The impact of the number of storage targets on performance in the access to parallel file systems

Where? Centre Inria de l’Université de Bordeaux, TADaaM team [1].

Advised by: Francieli Boito (francieli.zanon-boito@u-bordeaux.fr) and Luan Teylo (luan.gouveia-lima@inria.fr).

Keywords: high-performance computing, parallel I/O, parallel file systems, performance evaluation.

Context

In high-performance computing (HPC) platforms, the supercomputers, applications running on the compute nodes access persistent data in a remote parallel file system (PFS), which is deployed over a set of dedicated servers. Each PFS server has one or more storage targets (OSTs), usually each associated with a different storage device. In these systems, files are broken into fixed-size stripes and distributed across the storage targets, so that different stripes can be accessed in parallel. The access to PFS is thus called parallel I/O [2].

This research field is important because there is a historical gap between processing and I/O speeds in HPC systems. Consequently, even if compute-intensive, many HPC applications spend a lot of their execution time on I/O operations, which prevents them from scaling.

The performance observed by applications when accessing the I/O infrastructure is heavily impacted by the way this access is done: how many files, if they are shared by processes, how many processes and nodes are involved, how much data is moved, in requests of what size, what is the position of these requests in the files, etc. This set of characteristics is commonly called the application’s access pattern.

It has been observed that the number of storage targets used by an application has a strong impact on its performance [3]. Moreover, this impact is not the same for all applications, but depends on their access patterns [4]. Today, systems are not able to adapt to different application characteristics, and hence use a default number of OSTs to all, which is chosen to cover a frequent case but is suboptimal for many cases.

Objectives

This internship has two main objectives: i) to extend the IOPS tool [5]; and ii) to conduct experiments on different platforms, focusing on the impact of the number of storage targets.

Extending IOPS

The I/O Performance Evaluation Suite (IOPS) is a tool being developed in the TADaaM team of Inria Bordeaux to simplify the process of benchmark execution and results analysis in HPC systems. It uses IOR [6] to run experiments with different parameters. The goal of the tool is to automatize the performance evaluation process described in our paper [3], where we first explored number of nodes, processes and file size to find a configuration that reaches the system’s peak performance, and then used these parameters to study the impact of the number of OSTs.
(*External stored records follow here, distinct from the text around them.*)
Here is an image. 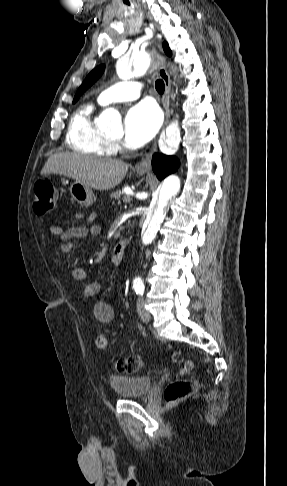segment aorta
Returning <instances> with one entry per match:
<instances>
[{"instance_id": "762f6f07", "label": "aorta", "mask_w": 287, "mask_h": 486, "mask_svg": "<svg viewBox=\"0 0 287 486\" xmlns=\"http://www.w3.org/2000/svg\"><path fill=\"white\" fill-rule=\"evenodd\" d=\"M152 64L150 55H145L139 60L135 61L132 66L126 59H120L117 62V74L121 78H130L145 72ZM97 123L104 128H119L121 127V117L114 109L104 110L98 117ZM181 141L180 128L177 121H174L166 128V138L163 146L166 149L177 150ZM178 190V184L174 179H167L163 182L158 190L156 200L150 205L147 218L143 224L141 231V240L144 245L150 244L157 235L158 230L164 220L168 205ZM134 286H142L143 282L140 278L133 281Z\"/></svg>"}]
</instances>
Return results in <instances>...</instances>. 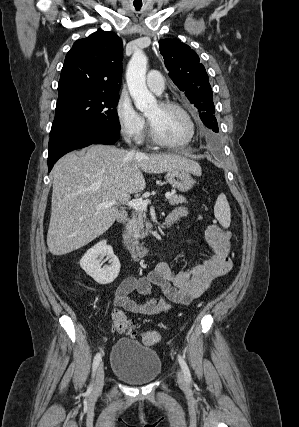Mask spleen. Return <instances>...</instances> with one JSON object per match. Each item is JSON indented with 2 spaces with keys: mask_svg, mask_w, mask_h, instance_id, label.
<instances>
[{
  "mask_svg": "<svg viewBox=\"0 0 299 427\" xmlns=\"http://www.w3.org/2000/svg\"><path fill=\"white\" fill-rule=\"evenodd\" d=\"M214 214L223 228H228L231 222L230 206L225 194H220L214 206Z\"/></svg>",
  "mask_w": 299,
  "mask_h": 427,
  "instance_id": "spleen-1",
  "label": "spleen"
}]
</instances>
The first improvement we want done to IOPS is to make it smarter. That is important because evaluating all combinations of parameters can take a long time and consume a lot of shared resources. Therefore, instead of testing all possible parameter combinations, IOPS should apply some heuristic to run only the necessary tests. The intern will participate of the work of proposing, developing and testing this heuristic.

Another improvement, also part of the internship, is to cover multiple access patterns. So far, the tool only supports sequential writes, but it should allow for any other access pattern (as long as it is supported by IOR) to be represented.

Performance Study

Once the IOPS tool has been extended, the intern will use it to conduct experiments on different systems (PlaFRIM [7], Grid5000 [8], production large-scale systems available through GENCI [9], etc) to measure the impact of the number of used storage targets on performance with different access patterns. Different systems will be used to cover different file systems (at least Lustre [10] and BeeGFS [11]), network topologies and speeds, etc.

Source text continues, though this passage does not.